(1.) THIS Revision petition is directed against the order dated 1st April, 2004 passed by the learned District Judge, Solan, in C.M.A. No. 96 of 2004. Vide the impugned order, the learned District Judge while allowing the application filed by respondent No. 1 herein Bishan Dutt, permitted him to lead additional evidence before the lower Court in terms of Clause (a), Sub rule (1), Rule 27 of Order 47 C.P.C.
(2.) THIS case was being heard by a Single Bench of this Court in normal course on 9th August, 2005 and it was in the course of the hearing of this petition by a Single Bench that a point of law was canvassed by Mr. G.D. Verma, learned Senior Advocate appearing for the petitioner that while exercising jurisdiction under Order 41 Rule 27 C.P.C. with respect to the prayer of a party for leading additional evidence, it was not open to the appellate Court to consider the application/prayer for leading additional evidence at any stage of the appeal prior to the stage of final hearing of the appeal. In other words, the contention raised by Mr.G.D. Verma was that it was not open to an appellate court while exercising jurisdiction under Order 41 Rule 27 C.P.C. to consider the application/prayer for leading additional evidence at the initial stage of the appeal or even at an intermediate stage because Order 41 Rule 27 C.P.C., according to Mr. G.D. Verma, enjoined a duty and cast an obligation upon the appeal Court to take up the prayer for leading additional evidence only at the stage of the final hearing of the appeal. According to him, since in the present case, the learned Court below took up the prayer for leading additional evidence at an intermediary stage of the appeal, admittedly, when the appeal was not taken up for final hearing, there was an error of exercise of jurisdiction arid on that ground, the impugned order was bad in law. Noting the aforesaid contention of Mr. G.D. Verma, the single Bench of this Court while hearing the petition on 9th August, 2005 was of the view that the point of law being important and having an implication of far reaching importance, it would be desirable to have the matter referred to a Division Bench for a more authoritative pronouncement on the subject. It is in this background that this petition was heard by a Division Bench of this Court.
(3.) A careful reading of Rule 27 in its entirety clearly suggests that three distinct situations are contemplated under this Rule, each of which caters to different contingencies relating to the production of additional evidence in the course of pending appeal. Whereas Clause (a) stipulates a situation where the trial court from whose decree the appeal is preferred and is pending in the appeal Court has refused to admit evidence which ought to have been admitted; Clause (aa) suggests of a situation where the party seeking to produce additional evidence in the appeal Court establishes that notwithstanding exercise of due diligence by him such evidence was not within his knowledge or could not, after exercise of due diligence be produced by him in the trial before the passing of the decree by the trial Court.

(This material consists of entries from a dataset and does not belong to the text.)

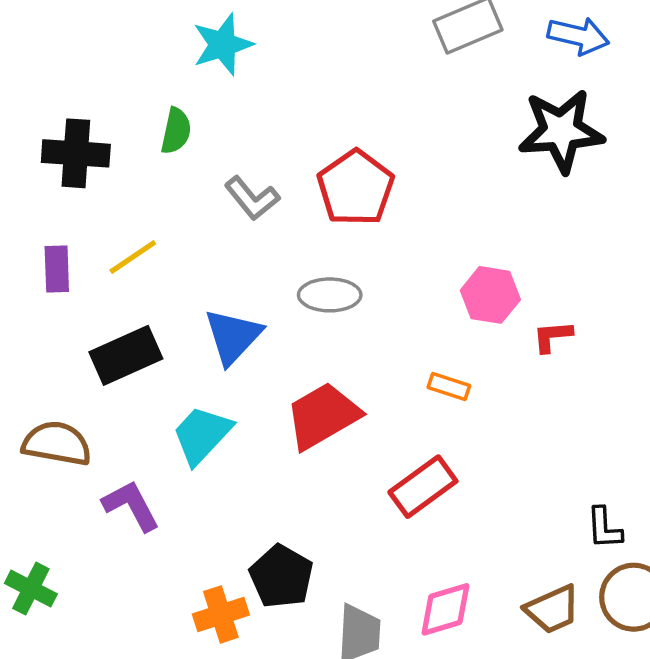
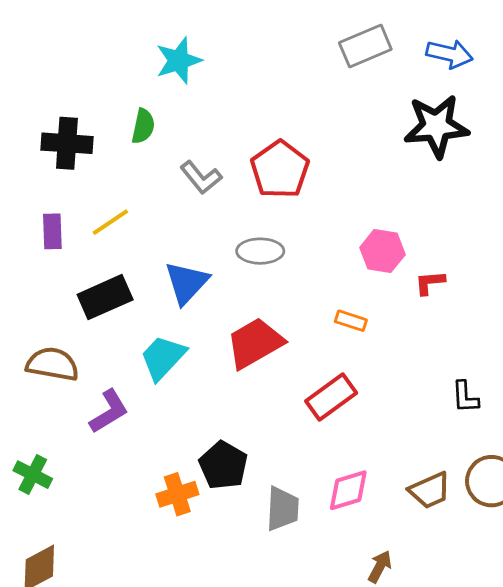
purple L-shape: (131, 506) -> (109, 411), turned 87
black L-shape: (604, 528) -> (465, 397), moved

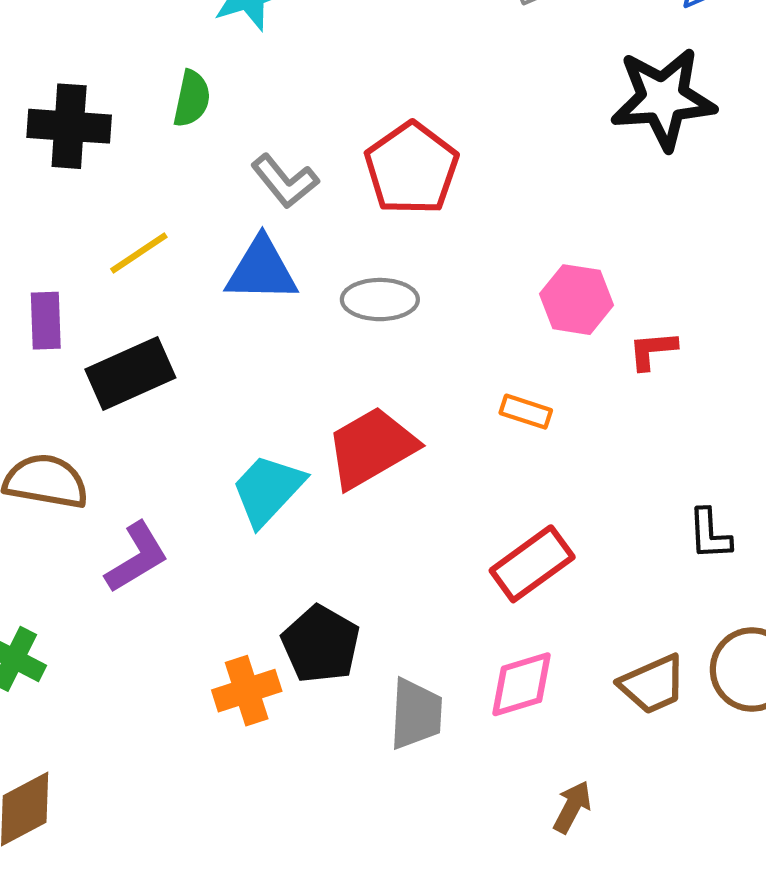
purple rectangle: (52, 231) -> (46, 321), moved
blue triangle: (187, 283) -> (261, 270), moved, turned 48
cyan trapezoid: (163, 358) -> (268, 490), moved
red rectangle: (331, 397) -> (532, 564), moved

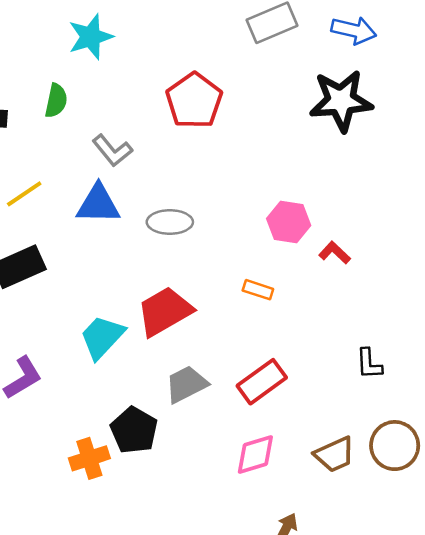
red pentagon: (412, 168) -> (194, 101), moved
red L-shape: (653, 350) -> (335, 253), turned 48
gray trapezoid: (416, 714) -> (186, 384), moved, turned -120

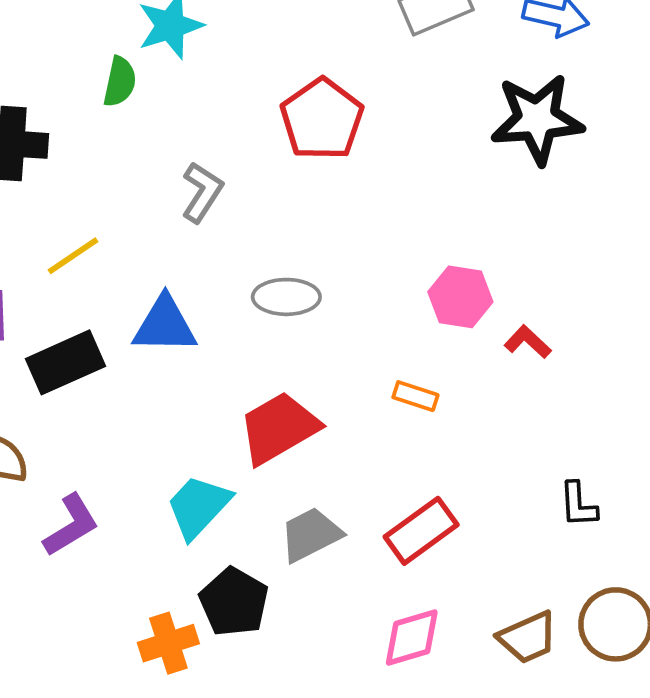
green semicircle: (56, 101) -> (120, 82), moved
gray L-shape: (112, 150) -> (202, 192), turned -108
blue triangle: (98, 204) -> (165, 325), moved
cyan trapezoid: (102, 337) -> (198, 507), moved

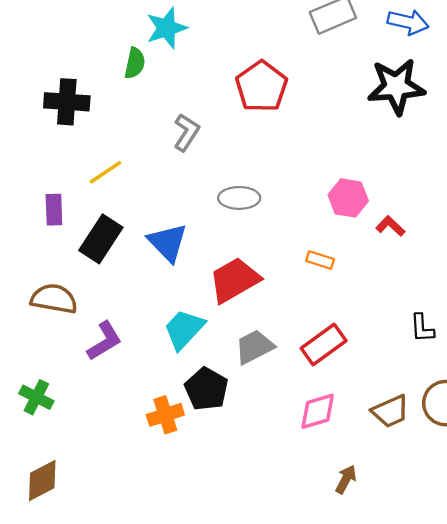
blue triangle: (165, 325) -> (168, 242), moved, turned 45
black rectangle: (66, 362) -> (101, 239), turned -33

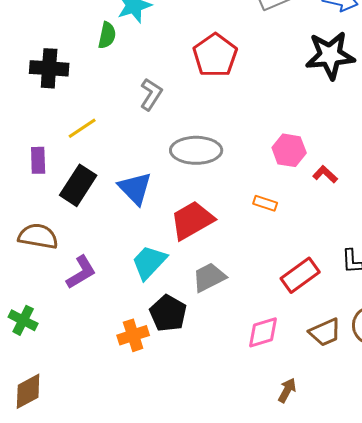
gray ellipse: (239, 198) -> (196, 150), size x1.4
red rectangle: (324, 344) -> (300, 275), moved

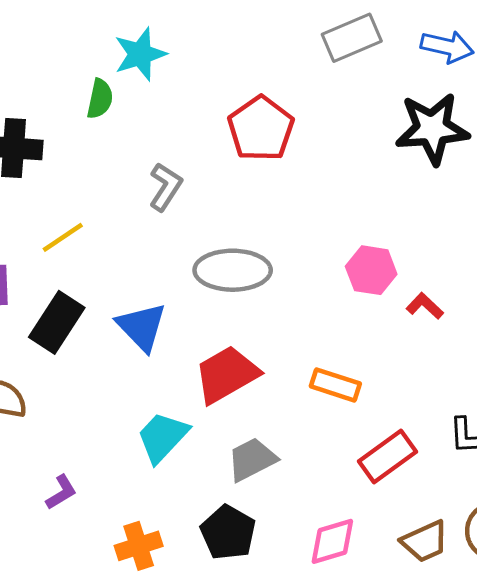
orange rectangle: (265, 203) -> (335, 385), moved, size x1.4
purple L-shape: (81, 272) -> (61, 492), moved, size x0.7
black pentagon: (168, 313) -> (228, 532), moved

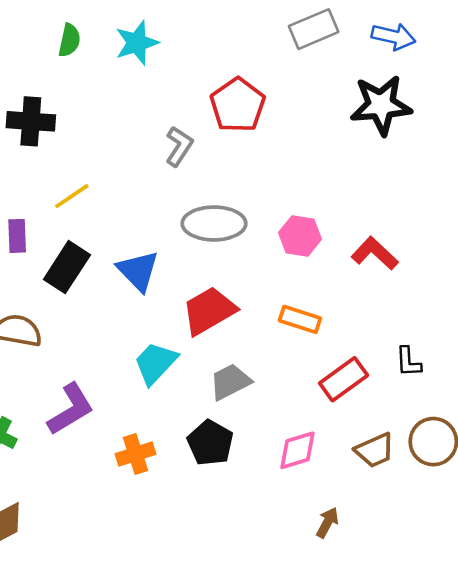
green semicircle: (100, 99) -> (69, 40), moved
gray L-shape: (165, 187) -> (179, 146), moved
pink hexagon: (371, 270) -> (300, 236), moved
red L-shape: (425, 306) -> (375, 253), size x1.5
purple L-shape: (61, 492) -> (71, 409), size x1.8

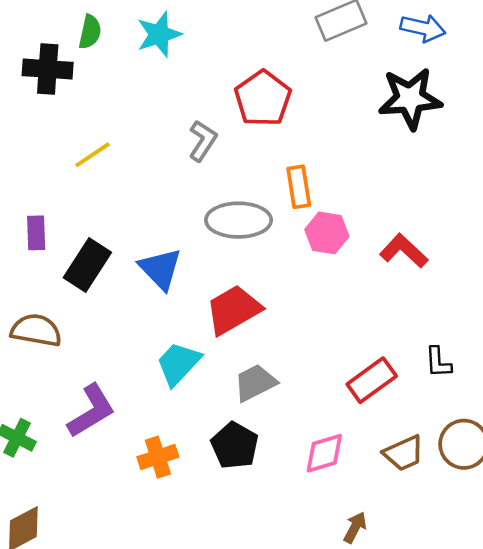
black cross: (31, 121) -> (48, 69), moved
yellow line: (72, 196) -> (93, 155), moved
orange rectangle: (300, 319) -> (299, 187), moved, turned 63

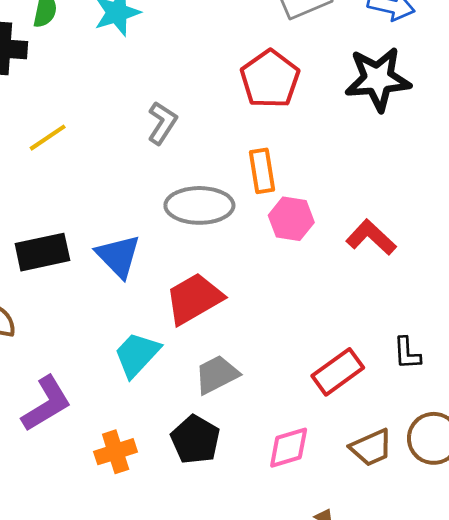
red pentagon: (263, 98) -> (270, 79), moved
black rectangle: (87, 265) -> (42, 252), turned 45

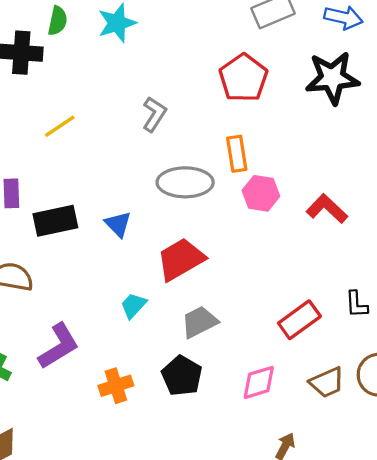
blue triangle: (118, 256) -> (118, 224), size x0.7
cyan trapezoid: (137, 355) -> (133, 305), size x0.7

In total contra distinction to Clause (a) and Clause (aa), Clause (b) suggests of a situation where rather than a party acting under Clause (a) or Clause (aa), the appeal Court takes upon itself the task and requirement of considering if any document is to be produced or any witness is to be examined, by way of additional evidence, with a view to enable it to pronounce judgment, or for any other substantial cause.